### Task to carry out
Find each line below where the word "workspace" occurs, and copy it.

--- Records for processing Enclosed Below ---

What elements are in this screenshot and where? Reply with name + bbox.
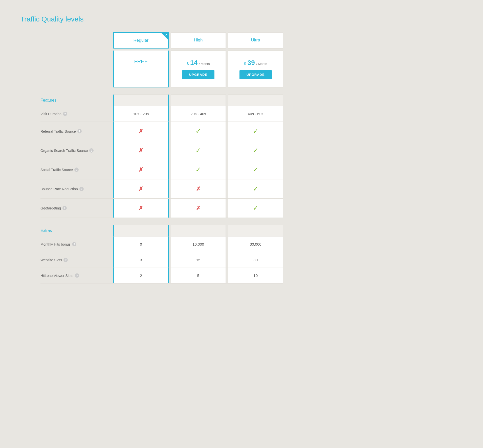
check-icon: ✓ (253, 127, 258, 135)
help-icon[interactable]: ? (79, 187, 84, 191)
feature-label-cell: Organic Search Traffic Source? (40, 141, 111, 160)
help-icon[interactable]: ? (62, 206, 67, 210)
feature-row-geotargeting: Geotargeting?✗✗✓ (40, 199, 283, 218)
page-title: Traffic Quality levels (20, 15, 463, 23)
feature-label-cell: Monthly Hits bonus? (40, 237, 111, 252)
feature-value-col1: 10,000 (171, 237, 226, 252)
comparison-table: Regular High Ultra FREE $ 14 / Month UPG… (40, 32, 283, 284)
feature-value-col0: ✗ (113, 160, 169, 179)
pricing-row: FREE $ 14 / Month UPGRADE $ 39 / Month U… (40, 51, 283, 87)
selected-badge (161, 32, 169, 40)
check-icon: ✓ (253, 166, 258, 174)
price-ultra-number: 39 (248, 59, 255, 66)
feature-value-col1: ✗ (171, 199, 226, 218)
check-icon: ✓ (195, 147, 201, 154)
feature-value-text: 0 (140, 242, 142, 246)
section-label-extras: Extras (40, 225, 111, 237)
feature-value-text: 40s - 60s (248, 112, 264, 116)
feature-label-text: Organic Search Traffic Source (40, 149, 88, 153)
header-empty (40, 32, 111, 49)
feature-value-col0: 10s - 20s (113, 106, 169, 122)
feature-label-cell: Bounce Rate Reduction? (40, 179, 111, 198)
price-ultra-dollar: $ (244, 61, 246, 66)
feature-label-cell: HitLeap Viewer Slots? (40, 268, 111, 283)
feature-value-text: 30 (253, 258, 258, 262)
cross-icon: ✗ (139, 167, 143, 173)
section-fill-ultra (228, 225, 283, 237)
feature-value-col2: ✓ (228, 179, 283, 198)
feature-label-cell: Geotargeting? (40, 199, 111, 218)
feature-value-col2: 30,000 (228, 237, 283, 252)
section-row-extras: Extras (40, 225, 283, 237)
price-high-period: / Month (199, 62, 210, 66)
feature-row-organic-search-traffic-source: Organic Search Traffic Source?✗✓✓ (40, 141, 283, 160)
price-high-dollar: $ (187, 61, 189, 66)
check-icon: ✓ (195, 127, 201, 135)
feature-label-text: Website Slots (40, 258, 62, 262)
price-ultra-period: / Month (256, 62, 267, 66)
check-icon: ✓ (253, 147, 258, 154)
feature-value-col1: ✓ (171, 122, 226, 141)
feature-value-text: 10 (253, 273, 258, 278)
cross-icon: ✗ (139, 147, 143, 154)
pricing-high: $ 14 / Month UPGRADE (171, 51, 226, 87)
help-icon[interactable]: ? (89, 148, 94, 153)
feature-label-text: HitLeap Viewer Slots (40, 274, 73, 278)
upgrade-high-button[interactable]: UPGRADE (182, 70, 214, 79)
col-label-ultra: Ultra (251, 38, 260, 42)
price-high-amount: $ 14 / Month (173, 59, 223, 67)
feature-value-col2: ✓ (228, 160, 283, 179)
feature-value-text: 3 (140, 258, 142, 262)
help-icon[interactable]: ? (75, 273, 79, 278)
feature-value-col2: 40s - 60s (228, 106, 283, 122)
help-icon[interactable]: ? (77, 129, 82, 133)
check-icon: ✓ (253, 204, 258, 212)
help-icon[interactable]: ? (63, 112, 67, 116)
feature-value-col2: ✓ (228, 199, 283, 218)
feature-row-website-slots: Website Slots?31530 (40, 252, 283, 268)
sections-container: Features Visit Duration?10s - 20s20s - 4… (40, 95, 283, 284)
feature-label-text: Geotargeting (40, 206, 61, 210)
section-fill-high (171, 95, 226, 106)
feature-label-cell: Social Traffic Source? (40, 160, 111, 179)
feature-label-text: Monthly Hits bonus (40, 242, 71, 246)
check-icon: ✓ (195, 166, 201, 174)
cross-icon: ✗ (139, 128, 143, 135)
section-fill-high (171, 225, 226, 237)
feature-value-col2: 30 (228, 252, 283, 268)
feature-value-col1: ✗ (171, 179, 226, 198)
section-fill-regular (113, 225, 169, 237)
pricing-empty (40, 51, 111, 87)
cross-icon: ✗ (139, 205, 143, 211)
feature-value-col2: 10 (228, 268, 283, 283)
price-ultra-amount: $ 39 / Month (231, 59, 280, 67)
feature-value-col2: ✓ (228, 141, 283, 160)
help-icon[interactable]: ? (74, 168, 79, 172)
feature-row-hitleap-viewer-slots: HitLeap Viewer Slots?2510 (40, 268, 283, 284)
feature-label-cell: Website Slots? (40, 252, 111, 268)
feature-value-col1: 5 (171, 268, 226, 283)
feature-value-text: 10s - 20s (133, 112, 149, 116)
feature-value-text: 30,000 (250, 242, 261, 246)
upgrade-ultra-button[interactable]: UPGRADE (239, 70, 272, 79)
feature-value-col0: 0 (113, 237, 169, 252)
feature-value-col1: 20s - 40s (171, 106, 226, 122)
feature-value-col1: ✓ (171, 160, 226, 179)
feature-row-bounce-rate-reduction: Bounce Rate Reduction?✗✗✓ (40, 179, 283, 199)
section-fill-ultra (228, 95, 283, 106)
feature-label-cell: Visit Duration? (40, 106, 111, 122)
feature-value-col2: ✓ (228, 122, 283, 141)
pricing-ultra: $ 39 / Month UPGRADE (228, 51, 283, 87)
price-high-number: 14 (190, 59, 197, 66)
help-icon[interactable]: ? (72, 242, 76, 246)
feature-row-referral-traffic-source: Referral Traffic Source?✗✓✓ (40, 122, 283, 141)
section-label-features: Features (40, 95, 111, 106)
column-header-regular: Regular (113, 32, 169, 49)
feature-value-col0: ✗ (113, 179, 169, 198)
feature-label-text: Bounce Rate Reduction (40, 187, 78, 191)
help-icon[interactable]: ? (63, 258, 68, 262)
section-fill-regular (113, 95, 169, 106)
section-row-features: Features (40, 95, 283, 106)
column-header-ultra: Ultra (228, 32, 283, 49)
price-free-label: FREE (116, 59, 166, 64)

--- End of Enclosed Records for processing ---
--- Records for processing Enclosed Below ---

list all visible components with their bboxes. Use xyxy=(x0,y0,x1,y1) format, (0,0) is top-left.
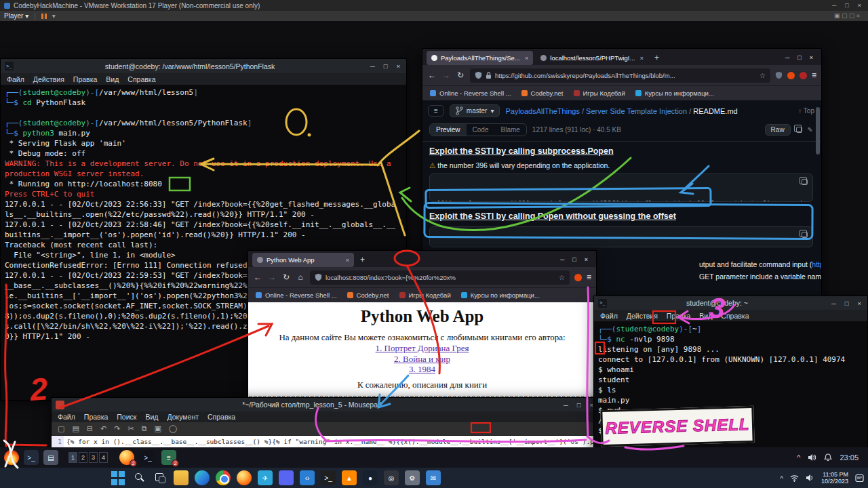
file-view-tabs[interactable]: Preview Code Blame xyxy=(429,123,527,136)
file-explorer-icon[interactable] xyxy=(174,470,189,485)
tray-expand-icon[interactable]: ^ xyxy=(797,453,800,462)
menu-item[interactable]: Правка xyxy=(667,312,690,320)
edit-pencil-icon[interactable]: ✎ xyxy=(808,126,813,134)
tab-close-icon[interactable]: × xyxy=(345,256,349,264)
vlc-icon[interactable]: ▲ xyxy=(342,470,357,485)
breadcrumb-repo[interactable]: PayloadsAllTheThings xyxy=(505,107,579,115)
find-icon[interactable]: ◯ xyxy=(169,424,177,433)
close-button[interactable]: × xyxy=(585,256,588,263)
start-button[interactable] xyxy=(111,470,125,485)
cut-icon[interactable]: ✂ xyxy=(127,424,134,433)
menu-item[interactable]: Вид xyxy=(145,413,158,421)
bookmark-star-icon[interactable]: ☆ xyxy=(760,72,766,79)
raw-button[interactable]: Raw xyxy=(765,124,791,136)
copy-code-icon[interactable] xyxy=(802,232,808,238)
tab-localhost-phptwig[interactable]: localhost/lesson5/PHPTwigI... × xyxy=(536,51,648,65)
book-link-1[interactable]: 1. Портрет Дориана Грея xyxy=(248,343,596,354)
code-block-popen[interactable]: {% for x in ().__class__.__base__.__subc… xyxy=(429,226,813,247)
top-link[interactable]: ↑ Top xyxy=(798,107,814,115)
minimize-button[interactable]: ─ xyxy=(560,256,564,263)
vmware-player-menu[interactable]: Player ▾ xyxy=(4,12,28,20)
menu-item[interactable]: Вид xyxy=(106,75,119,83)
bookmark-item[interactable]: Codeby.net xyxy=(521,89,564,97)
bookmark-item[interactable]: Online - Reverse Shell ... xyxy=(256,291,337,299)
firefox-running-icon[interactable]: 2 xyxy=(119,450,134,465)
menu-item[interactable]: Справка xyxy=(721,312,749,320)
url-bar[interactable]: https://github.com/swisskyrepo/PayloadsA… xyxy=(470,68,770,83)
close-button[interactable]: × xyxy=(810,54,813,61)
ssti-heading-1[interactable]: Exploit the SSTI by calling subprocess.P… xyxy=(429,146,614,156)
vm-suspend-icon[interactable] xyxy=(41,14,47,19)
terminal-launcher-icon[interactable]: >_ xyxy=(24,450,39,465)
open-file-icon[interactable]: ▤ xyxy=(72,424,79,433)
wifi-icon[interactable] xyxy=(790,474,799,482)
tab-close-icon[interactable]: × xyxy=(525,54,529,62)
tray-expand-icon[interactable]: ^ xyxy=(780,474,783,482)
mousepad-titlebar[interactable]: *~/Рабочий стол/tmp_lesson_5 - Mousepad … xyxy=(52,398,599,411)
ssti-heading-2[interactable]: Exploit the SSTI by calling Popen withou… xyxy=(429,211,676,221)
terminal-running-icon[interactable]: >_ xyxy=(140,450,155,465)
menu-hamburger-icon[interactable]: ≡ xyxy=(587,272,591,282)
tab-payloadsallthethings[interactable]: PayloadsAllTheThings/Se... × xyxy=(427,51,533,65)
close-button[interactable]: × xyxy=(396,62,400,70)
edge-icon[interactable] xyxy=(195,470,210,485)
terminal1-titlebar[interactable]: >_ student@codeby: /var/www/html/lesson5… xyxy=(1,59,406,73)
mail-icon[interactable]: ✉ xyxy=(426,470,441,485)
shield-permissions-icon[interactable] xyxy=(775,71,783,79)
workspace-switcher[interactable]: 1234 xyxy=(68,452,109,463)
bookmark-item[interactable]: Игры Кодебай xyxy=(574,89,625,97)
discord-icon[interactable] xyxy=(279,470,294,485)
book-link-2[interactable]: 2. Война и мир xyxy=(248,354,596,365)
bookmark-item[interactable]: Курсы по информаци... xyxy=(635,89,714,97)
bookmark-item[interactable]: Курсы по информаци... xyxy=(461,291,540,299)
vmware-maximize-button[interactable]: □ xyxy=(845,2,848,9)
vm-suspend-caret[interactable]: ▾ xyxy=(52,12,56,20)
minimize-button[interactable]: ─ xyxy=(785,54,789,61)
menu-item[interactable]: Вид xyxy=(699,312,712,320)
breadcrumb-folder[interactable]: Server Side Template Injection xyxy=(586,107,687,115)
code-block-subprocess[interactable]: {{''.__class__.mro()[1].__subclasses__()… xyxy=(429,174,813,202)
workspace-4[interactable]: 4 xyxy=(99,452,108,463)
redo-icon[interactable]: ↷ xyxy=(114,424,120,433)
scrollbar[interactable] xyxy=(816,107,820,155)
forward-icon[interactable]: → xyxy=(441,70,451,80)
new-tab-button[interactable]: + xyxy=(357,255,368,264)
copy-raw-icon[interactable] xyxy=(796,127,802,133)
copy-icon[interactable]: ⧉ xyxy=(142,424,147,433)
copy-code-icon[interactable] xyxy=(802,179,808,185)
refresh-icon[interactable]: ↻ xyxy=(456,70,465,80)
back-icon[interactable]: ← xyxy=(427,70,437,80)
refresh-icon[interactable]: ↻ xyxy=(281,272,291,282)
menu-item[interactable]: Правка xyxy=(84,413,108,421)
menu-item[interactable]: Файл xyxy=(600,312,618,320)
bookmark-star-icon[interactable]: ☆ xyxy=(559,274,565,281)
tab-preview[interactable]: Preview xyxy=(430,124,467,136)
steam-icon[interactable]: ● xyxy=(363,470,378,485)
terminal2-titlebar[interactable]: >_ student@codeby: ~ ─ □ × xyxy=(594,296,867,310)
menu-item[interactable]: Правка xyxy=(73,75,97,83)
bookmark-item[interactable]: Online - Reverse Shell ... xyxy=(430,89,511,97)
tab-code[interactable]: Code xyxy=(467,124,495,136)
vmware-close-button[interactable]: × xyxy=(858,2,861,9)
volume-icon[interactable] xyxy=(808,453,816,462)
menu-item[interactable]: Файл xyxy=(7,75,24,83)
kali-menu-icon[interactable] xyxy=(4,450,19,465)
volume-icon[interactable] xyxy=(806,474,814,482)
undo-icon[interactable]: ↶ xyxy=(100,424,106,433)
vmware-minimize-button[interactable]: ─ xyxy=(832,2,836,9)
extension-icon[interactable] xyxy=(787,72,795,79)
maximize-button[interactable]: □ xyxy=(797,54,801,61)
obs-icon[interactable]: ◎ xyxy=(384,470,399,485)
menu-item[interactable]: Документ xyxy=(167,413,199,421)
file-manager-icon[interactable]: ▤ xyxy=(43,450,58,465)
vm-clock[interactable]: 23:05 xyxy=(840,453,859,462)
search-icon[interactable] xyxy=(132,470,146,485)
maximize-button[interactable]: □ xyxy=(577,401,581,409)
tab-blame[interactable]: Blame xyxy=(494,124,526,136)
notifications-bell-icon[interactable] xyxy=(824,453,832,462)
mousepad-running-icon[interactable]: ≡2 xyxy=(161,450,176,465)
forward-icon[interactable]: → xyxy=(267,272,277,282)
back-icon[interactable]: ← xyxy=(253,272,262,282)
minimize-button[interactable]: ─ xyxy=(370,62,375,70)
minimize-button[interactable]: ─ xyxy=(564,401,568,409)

--- End of Enclosed Records for processing ---
--- Records for processing Enclosed Below ---

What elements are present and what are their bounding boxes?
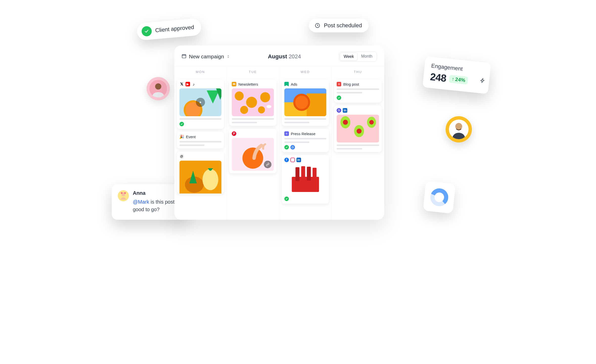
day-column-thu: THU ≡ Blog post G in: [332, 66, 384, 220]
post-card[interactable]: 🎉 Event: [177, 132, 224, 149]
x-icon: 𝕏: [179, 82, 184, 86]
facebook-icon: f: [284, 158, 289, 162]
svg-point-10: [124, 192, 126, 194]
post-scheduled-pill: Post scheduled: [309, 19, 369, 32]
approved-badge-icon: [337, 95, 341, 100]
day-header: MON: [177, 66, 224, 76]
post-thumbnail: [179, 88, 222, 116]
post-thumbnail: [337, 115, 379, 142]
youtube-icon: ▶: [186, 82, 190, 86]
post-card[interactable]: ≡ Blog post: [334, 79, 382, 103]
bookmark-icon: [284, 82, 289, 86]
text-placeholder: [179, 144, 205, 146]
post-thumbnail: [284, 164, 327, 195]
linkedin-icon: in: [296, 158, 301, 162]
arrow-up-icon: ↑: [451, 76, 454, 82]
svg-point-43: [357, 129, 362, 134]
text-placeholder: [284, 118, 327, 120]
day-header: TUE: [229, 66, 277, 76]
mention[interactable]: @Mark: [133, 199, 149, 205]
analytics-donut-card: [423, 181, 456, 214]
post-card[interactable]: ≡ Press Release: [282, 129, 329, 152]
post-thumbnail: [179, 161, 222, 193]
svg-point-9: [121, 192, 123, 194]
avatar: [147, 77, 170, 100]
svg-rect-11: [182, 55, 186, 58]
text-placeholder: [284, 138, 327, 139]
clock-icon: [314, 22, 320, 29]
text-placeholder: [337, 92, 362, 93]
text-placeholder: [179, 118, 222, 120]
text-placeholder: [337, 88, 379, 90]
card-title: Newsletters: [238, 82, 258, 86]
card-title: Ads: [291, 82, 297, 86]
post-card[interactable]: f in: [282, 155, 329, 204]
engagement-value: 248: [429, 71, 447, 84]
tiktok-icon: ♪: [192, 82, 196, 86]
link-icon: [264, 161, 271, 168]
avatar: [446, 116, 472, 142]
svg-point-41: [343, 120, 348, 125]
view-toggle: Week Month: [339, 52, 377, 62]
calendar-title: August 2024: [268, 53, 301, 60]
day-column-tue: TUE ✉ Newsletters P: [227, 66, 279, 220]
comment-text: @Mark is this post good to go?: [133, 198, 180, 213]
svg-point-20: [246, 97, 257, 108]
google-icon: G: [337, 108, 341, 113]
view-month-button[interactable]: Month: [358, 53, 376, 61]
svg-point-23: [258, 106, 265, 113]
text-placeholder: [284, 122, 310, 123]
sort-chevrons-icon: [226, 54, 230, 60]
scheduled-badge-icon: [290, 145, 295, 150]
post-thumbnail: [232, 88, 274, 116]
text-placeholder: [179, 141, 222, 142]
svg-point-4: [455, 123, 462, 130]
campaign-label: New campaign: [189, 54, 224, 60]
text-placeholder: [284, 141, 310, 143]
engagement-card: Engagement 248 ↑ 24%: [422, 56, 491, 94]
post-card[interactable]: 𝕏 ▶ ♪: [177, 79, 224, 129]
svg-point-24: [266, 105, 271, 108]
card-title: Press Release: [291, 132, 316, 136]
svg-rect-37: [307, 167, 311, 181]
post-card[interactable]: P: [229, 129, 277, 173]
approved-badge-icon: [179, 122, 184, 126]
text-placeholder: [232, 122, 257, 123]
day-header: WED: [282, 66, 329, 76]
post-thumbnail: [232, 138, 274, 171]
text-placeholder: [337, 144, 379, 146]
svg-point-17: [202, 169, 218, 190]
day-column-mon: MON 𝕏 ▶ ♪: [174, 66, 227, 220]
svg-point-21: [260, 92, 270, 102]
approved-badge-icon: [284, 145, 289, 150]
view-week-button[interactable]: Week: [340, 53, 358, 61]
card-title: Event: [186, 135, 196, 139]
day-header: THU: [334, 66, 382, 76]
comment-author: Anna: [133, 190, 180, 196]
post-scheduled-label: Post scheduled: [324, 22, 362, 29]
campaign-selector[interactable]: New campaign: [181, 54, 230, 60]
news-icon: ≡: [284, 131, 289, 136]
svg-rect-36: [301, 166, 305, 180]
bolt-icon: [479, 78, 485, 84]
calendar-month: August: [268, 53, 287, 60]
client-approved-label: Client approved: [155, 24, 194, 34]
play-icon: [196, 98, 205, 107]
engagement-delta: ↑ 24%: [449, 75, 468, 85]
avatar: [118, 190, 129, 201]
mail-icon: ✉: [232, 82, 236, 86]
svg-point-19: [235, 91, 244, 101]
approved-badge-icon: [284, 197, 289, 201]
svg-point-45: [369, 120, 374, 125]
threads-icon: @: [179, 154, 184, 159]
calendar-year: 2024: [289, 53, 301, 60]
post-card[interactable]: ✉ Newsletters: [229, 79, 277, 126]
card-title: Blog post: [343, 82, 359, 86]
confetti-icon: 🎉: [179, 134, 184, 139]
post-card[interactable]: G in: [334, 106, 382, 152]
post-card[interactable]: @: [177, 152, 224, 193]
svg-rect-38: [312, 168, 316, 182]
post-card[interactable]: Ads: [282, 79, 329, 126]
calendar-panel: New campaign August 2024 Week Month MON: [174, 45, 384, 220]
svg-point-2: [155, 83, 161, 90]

--- End of Enclosed Records for processing ---

### Answer to this exercise
workspace-switcher[interactable]: 1234 xyxy=(68,452,109,463)
workspace-4[interactable]: 4 xyxy=(99,452,108,463)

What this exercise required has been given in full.